Blog do IFZ | 04/08/2026
Em junho de 2026, o Conselho de Direitos Humanos das Nações Unidas recebeu o relatório “Roteiro para a Erradicação da Pobreza Para Além do Crescimento” (The Roadmap for Eradicating Poverty Beyond Growth), elaborado pelo Relator Especial da ONU sobre extrema pobreza e direitos humanos, Olivier De Schutter. O documento reúne quase duzentas páginas produzidas ao longo de dezoito meses de consultas com pesquisadores, governos, organismos internacionais, sindicatos e movimentos sociais de diferentes regiões do mundo. A pergunta que atravessa o texto do início ao fim é direta e, justamente por isso, desconfortável para parte expressiva da teoria econômica contemporânea. Seria possível erradicar a pobreza sem depender de um crescimento econômico contínuo e ilimitado? Ao longo de sua argumentação, o relatório sustenta que sim e vai além. Defende que a dependência do crescimento do Produto Interno Bruto como objetivo central das políticas públicas se tornou um obstáculo à construção de estratégias capazes de erradicar a pobreza.
Um modelo que perdeu força. Uma pobreza multidimensional.
Durante décadas, as estratégias internacionais de combate à pobreza apostaram numa sequência relativamente estável. Economias em expansão gerariam empregos, ampliariam a arrecadação tributária e financiariam políticas sociais cada vez mais amplas. O relatório reconhece a importância histórica desse modelo, mas observa que seus resultados perderam força nas últimas décadas. Em diversas regiões do planeta, o crescimento do Produto Interno Bruto passou a conviver com concentração de riqueza, precarização do trabalho, degradação ambiental e persistência de privações profundas, sinal de que o aumento da produção deixou de se traduzir automaticamente em melhoria social proporcional.
Para compreender essa distância crescente entre expansão econômica e bem-estar, o documento reúne, numa mesma arquitetura analítica, economia, direito internacional dos direitos humanos, ciências ambientais, sociologia, estudos do trabalho, saúde pública e economia feminista. Nessa perspectiva, a pobreza deixa de ser medida apenas pela insuficiência de renda e passa a ser compreendida como um fenômeno multidimensional, que envolve acesso efetivo a serviços públicos, condições de trabalho, segurança alimentar, participação democrática e proteção ambiental.

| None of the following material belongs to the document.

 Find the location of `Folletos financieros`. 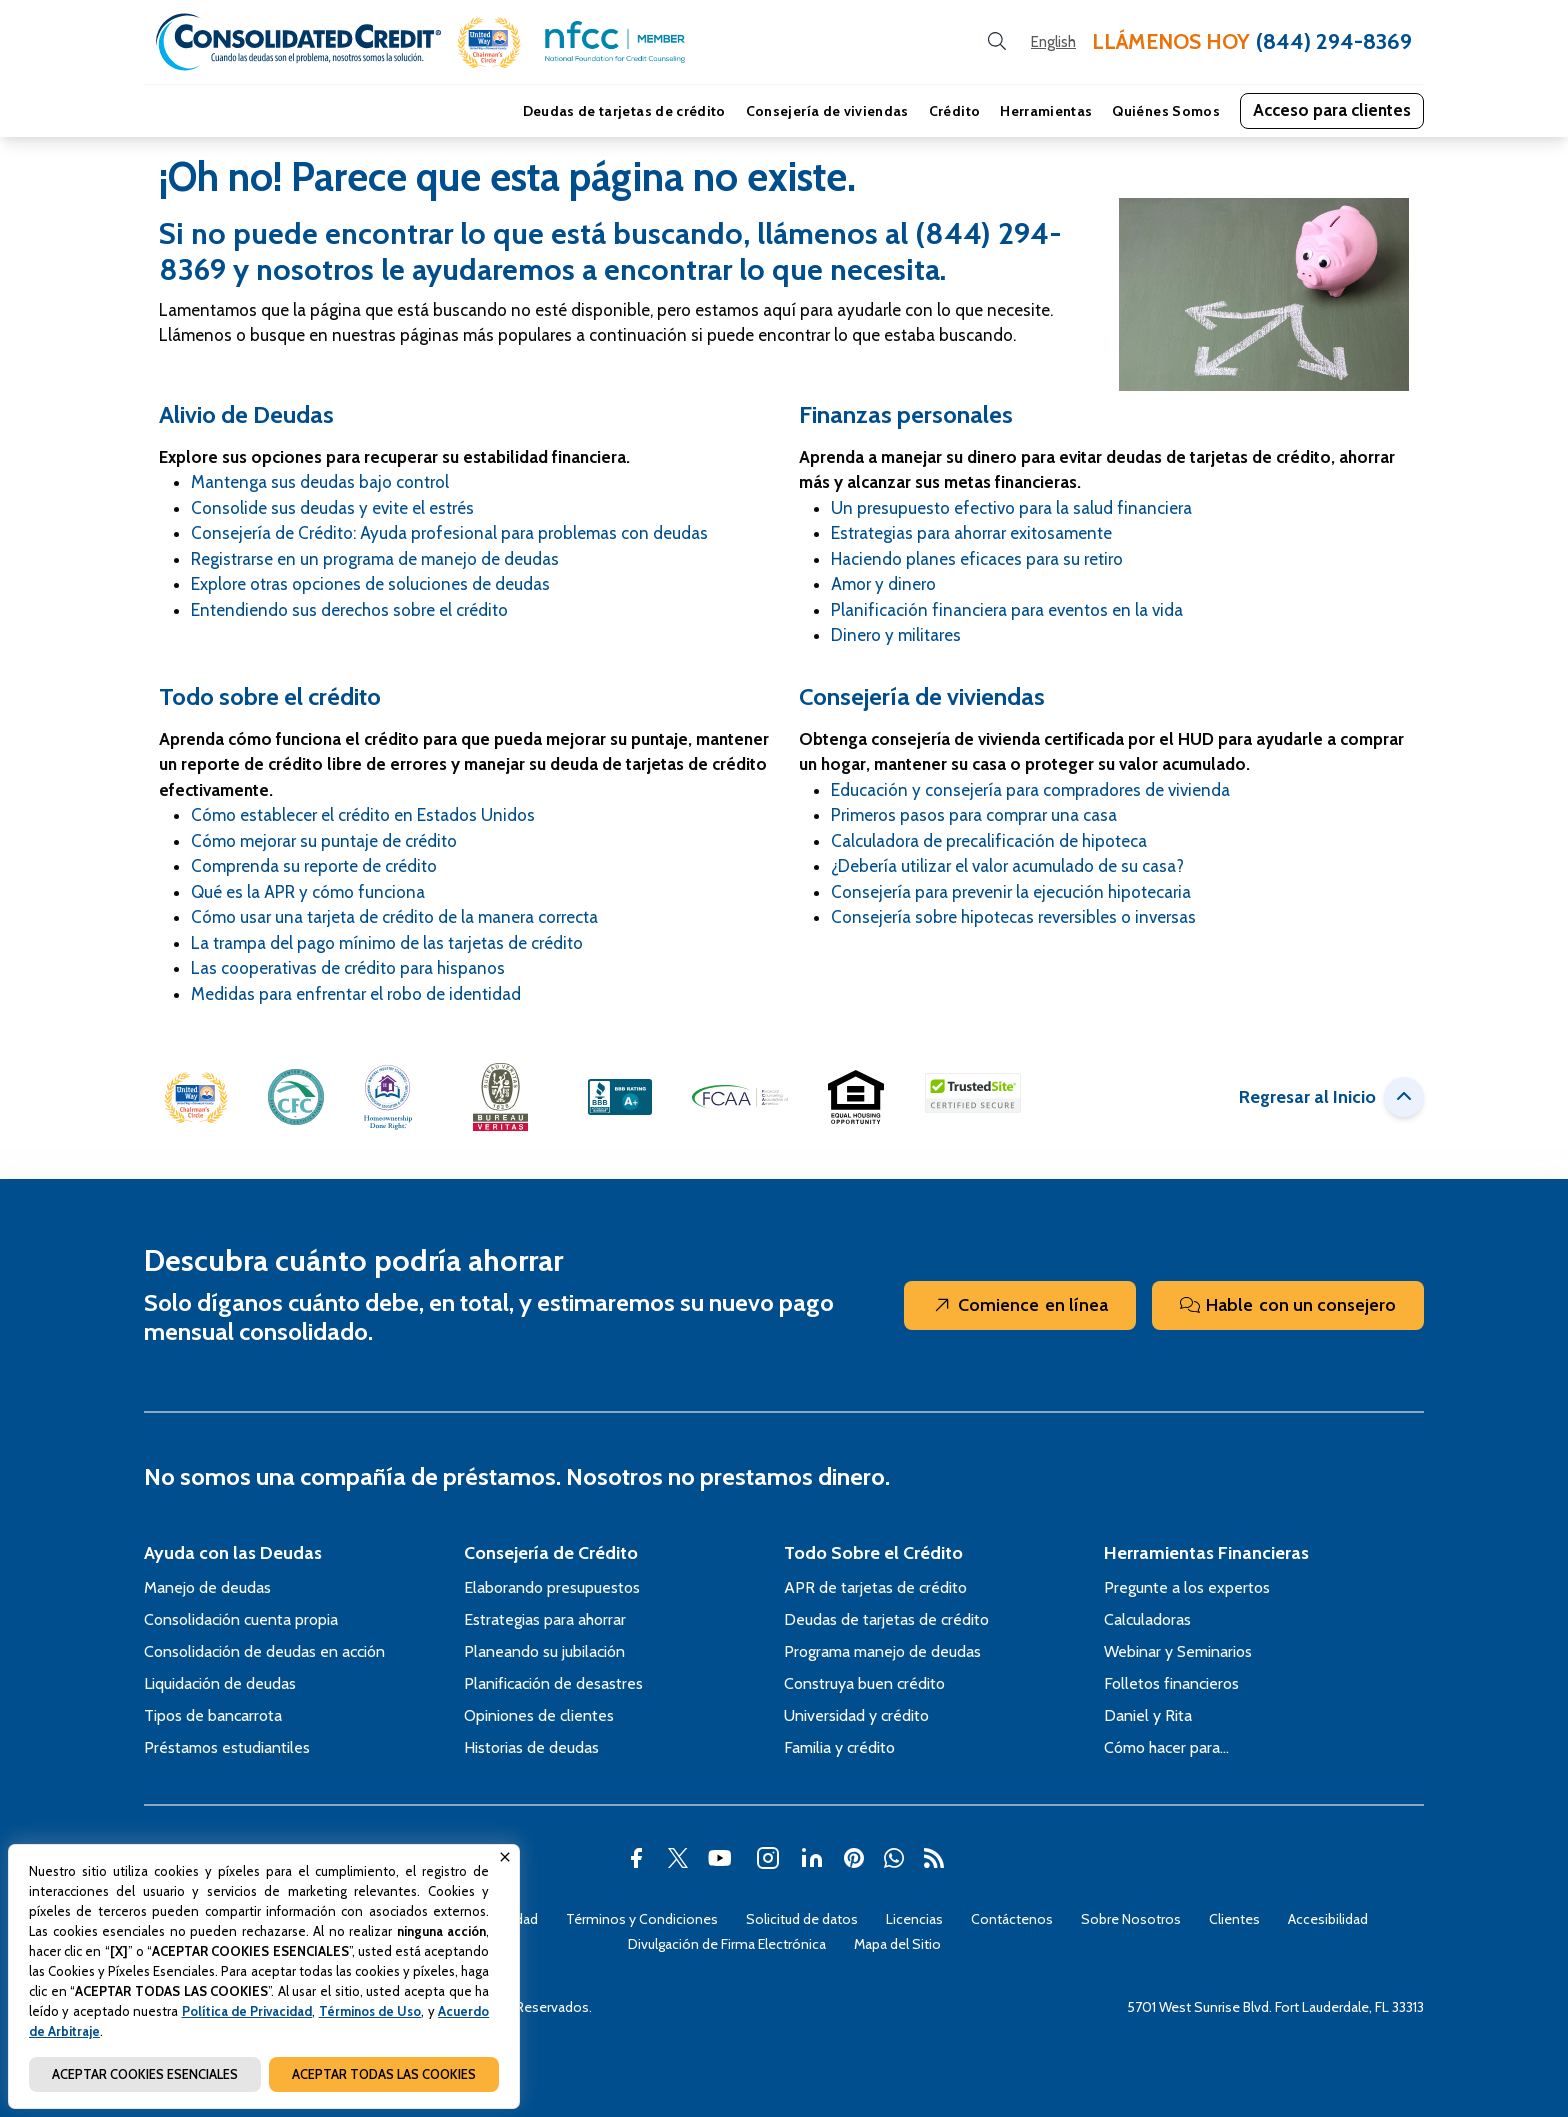

Folletos financieros is located at coordinates (1171, 1683).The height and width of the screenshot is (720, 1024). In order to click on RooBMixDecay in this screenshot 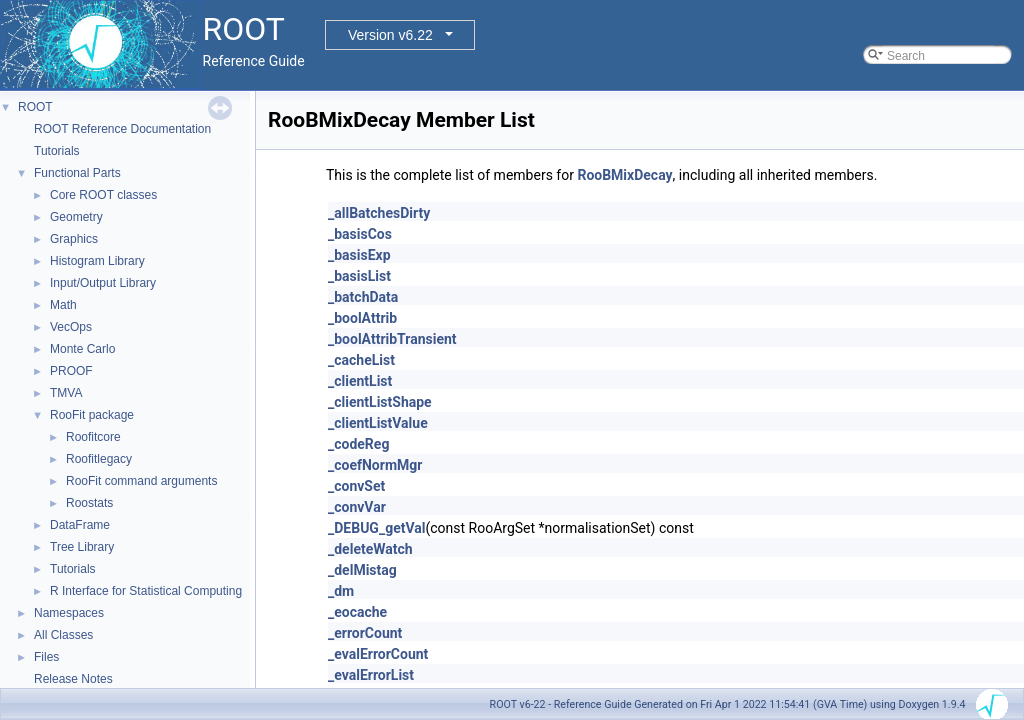, I will do `click(624, 175)`. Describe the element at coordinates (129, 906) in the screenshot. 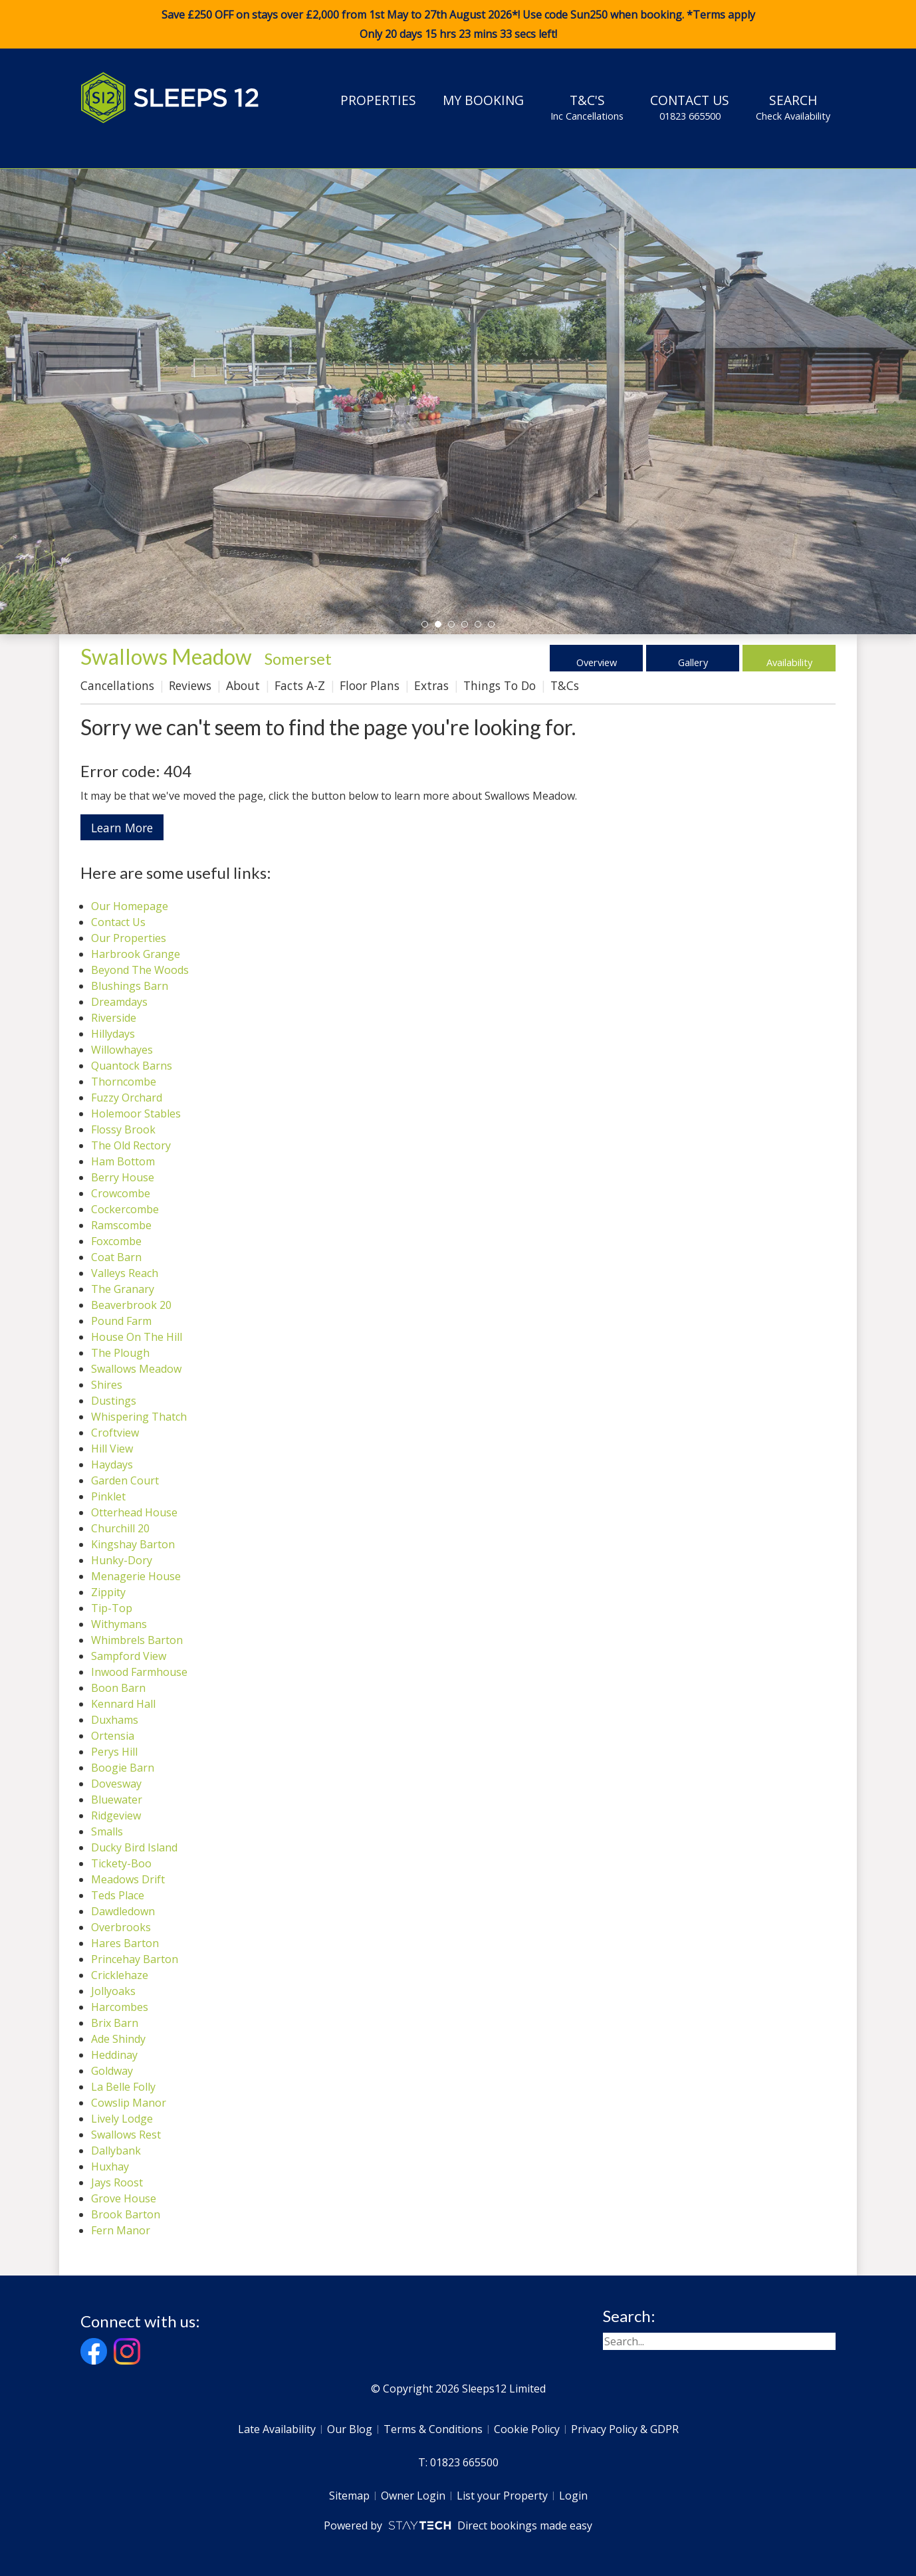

Dessa mudança de perspectiva nasce também uma mudança de pergunta. Em vez de indagar quanto uma economia cresce, o relatório propõe examinar de que maneira ela distribui seus benefícios, que necessidades humanas consegue atender, que custos ambientais produz e quem, afinal, suporta esses custos. O crescimento deixa de ocupar o lugar de finalidade última das políticas públicas e passa a ser tratado como um instrumento, útil em determinadas circunstâncias, mas incapaz de servir como medida universal de progresso humano. O documento não descarta sua importância onde necessidades básicas permanecem insatisfeitas. Sua crítica dirige-se ao que denomina “crescimentismo”, a convicção de que o aumento contínuo do PIB seria condição suficiente para solucionar praticamente qualquer problema social. Segundo os autores, essa crença adquiriu, ao longo do tempo, um caráter quase dogmático, orientando decisões fiscais, industriais e comerciais mesmo quando os resultados sociais deixaram de confirmar suas promessas.
Trabalho, esgotamento e desigualdade
Essa convicção persistiu mesmo depois que a relação entre crescimento e emprego começou a enfraquecer. Automação, digitalização dos processos produtivos e financeirização da economia elevaram a produtividade em diversos setores sem gerar, na mesma proporção, novos postos de trabalho, fenômeno que o relatório descreve como “crescimento sem empregos”. Ao mesmo tempo, formas precárias de contratação difundiram-se em diferentes regiões do mundo, enquanto a insegurança ocupacional passou a impor custos crescentes à saúde física e mental dos trabalhadores, num processo descrito como “economia do esgotamento”, marcado por jornadas intensas, disponibilidade permanente e enfraquecimento dos vínculos comunitários.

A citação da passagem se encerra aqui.